We should not forget that Osama bin Laden’s evil extended far beyond the outrages of September 11, 2001. The list of terrorist acts he committed and inspired extends, literally, for pages. At last, the mastermind of the bombing of the 1998 American embassies in Kenya and Tanzania—which together killed and wounded more than 5,000 people—is dead. At last, the leader of a group that planned to assassinate Pope John Paul II and President Clinton, and to bomb a dozen trans-Pacific airline flights, is dead. At last, the author of the 1996 truck bombing at Khobar Towers and the 2000 bombing of the USS Cole is dead. At last, the man who inspired and took credit for the 2002 bombing of a Bali nightclub, the 2002 firebombing of a Tunisian synagogue, the 2002 bombing of a Mombasa hotel, the 2003 attacks in Riyadh, the 2003 bombings of synagogues and banks in Istanbul, the 2003 bombings in Casablanca, the 2004 Madrid train bombings, the 2005 London subway bombings, the 2005 Amman hotel bombings—is dead. The man who inspired and rejoiced in the 2003 Imam Ali Mosque bombing, the 2004 Irbil bombings, the 2004 Ashura bombings, the 2004 Basra bombings, the 2005 Musayyib bombing, the 2005 Baghdad bombings, the 2005 Khanaqin bombings, the 2006 Buratha Mosque bombing, the 2006 Sadr City, Iraq bombings, the 2007 Baghdad market bombing, the 2007 Tal Afar bombings, the 2007 Baghdad bombings, the 2007 Yazidi community Iraq bombing—is dead.
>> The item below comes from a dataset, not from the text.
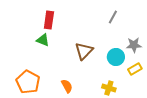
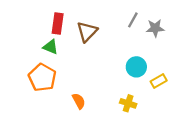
gray star: (134, 45) -> (155, 28), moved
brown triangle: (84, 51) -> (87, 32), moved
orange pentagon: (28, 82) -> (42, 77), moved

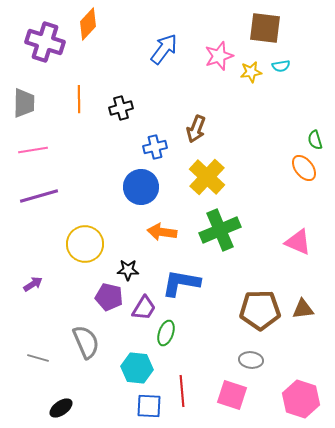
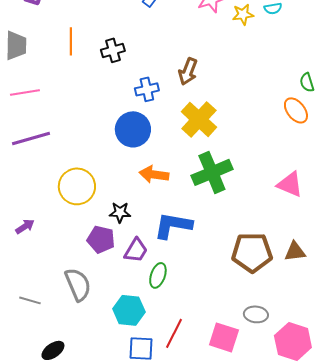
gray ellipse: (251, 360) -> (256, 314), moved
red line: (182, 391) -> (174, 333), turned 32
The list of horrors connected to bin Laden, directly or by inspiration, is so vast that in trying to catalog them, one fears insulting the memory of the victims through oversight. He left countless thousands, the globe around, dead, maimed, bereaved, scarred, and forever heartbroken. Most of al-Qaida’s victims have been Muslims. These photos show what al-Qaida did to Istanbul. That was two blocks from the apartment I used to live in, a peaceful neighborhood of good, hardworking men and women. There is a reason Turks were among the first to express their satisfaction at the news of his death.
The victims will never be brought back to life. But neither will he.